YOUR OBJECTIVE: When a line of the records below contains the string "Adviserry", copy that whole line.

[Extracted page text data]
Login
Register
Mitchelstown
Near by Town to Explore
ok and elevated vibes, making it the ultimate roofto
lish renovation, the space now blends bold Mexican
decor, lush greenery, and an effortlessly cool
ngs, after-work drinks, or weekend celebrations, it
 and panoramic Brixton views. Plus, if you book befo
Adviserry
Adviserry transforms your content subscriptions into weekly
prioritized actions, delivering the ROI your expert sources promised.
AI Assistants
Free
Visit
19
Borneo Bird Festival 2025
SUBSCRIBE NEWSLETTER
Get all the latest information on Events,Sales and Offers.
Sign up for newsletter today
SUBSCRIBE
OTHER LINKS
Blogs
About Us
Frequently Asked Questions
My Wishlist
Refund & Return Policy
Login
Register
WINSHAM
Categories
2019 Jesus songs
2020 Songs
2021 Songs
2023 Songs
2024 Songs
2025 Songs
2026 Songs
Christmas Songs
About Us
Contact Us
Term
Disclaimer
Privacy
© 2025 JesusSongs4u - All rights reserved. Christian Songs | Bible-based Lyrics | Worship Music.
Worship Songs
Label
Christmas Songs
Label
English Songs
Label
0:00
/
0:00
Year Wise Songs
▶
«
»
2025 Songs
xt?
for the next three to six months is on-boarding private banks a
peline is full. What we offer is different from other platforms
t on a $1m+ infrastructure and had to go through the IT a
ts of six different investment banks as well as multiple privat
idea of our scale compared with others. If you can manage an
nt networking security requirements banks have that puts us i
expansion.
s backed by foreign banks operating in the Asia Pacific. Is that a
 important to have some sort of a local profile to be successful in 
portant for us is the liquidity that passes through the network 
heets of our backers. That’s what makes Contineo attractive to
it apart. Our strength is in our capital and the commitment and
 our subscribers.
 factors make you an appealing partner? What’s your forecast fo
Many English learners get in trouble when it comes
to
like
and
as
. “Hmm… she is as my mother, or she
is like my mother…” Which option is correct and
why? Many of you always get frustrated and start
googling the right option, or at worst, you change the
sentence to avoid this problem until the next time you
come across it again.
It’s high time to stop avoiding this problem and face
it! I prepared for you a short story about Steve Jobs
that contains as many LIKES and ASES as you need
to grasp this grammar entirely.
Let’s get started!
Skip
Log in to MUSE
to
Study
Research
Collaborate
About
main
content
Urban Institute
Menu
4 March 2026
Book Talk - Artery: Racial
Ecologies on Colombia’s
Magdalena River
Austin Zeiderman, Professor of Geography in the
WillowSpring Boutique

RESULT OF THE TASK:
Adviserry
Adviserry transforms your content subscriptions into weekly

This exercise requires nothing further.